● **Task to complete**
No pictures, please. Copy exactly the lines from the one with "enfermos no son luchadores" through the final line below.

=== Task input ===

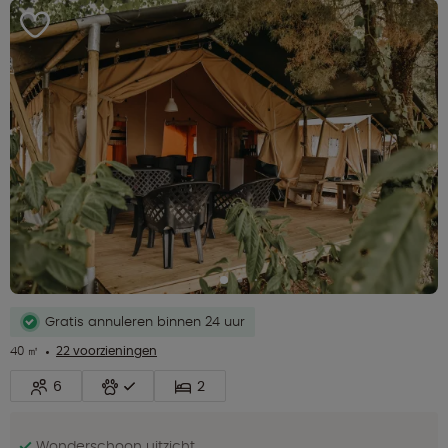
Gratis annuleren binnen 24 uur
40 ㎡
22 voorzieningen
6
2
Wonderschoon uitzicht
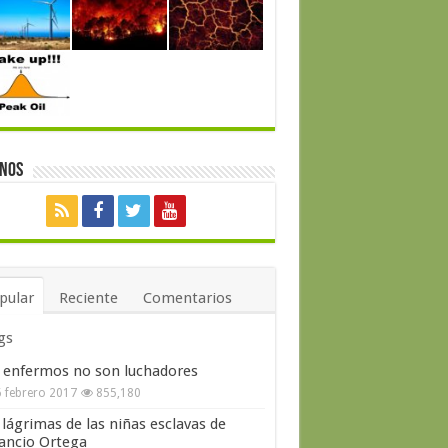
enos
pular
Reciente
Comentarios
gs
 enfermos no son luchadores
 febrero 2017
855,180
 lágrimas de las niñas esclavas de
ncio Ortega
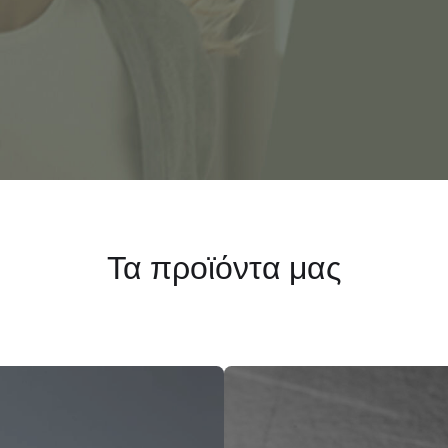
Τα προϊόντα μας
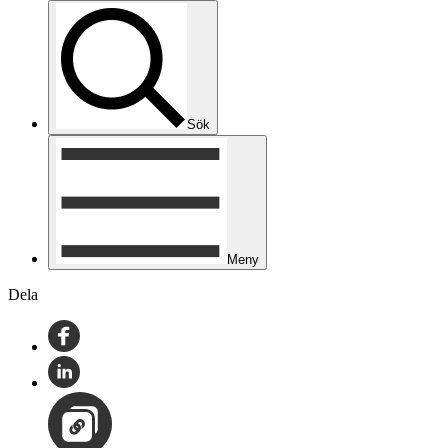
Sök
Meny
Dela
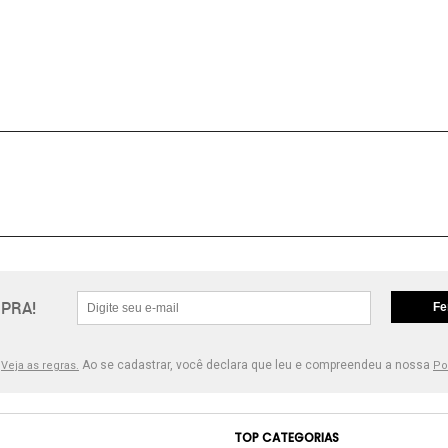
PRA!
Fe
.
Ao se cadastrar, você declara que leu e compreendeu a nossa
Veja as regras.
Po
TOP CATEGORIAS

===

● **Response to the task**
 enfermos no son luchadores
 febrero 2017
855,180
 lágrimas de las niñas esclavas de
ncio Ortega
Τα προϊόντα μας
Sök
Meny
Dela
PRA!
Fe
.
Ao se cadastrar, você declara que leu e compreendeu a nossa
Veja as regras.
Po
TOP CATEGORIAS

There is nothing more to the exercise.